++++ Material for this task
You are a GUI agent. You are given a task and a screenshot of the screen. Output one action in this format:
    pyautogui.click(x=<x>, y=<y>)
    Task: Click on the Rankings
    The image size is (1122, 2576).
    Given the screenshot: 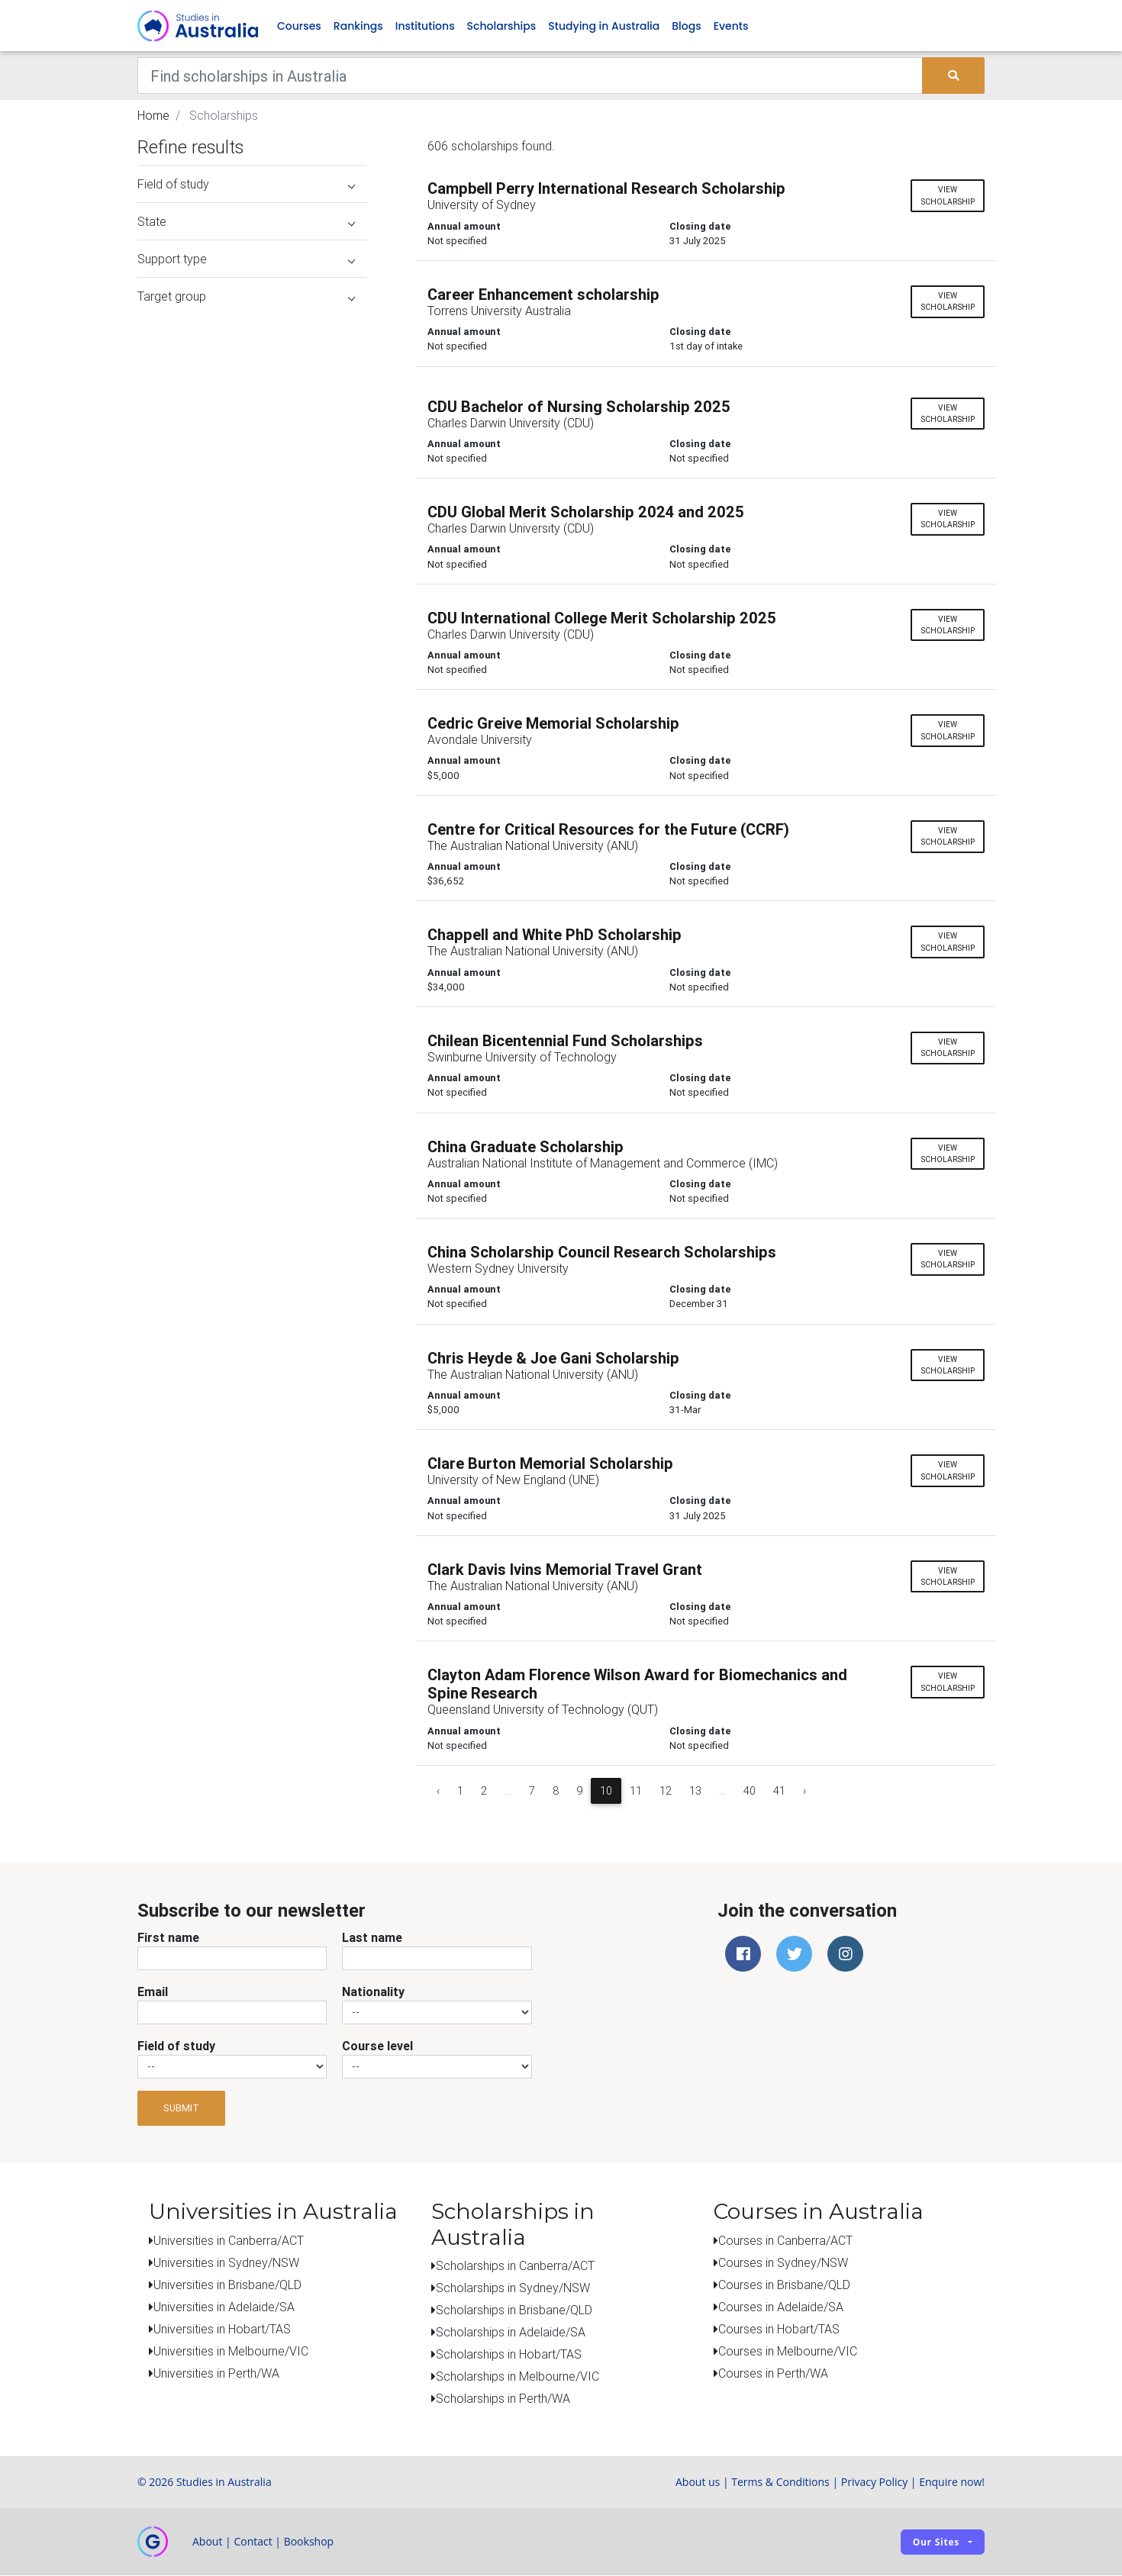 What is the action you would take?
    pyautogui.click(x=358, y=26)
++++++++
__Problem requirements__
Copy the entries word for word. Start at the first line and end with the line containing "The image size is (1122, 2576).".

__Answer section__
You are a GUI agent. You are given a task and a screenshot of the screen. Output one action in this format:
    pyautogui.click(x=<x>, y=<y>)
    Task: Click on the Rankings
    The image size is (1122, 2576).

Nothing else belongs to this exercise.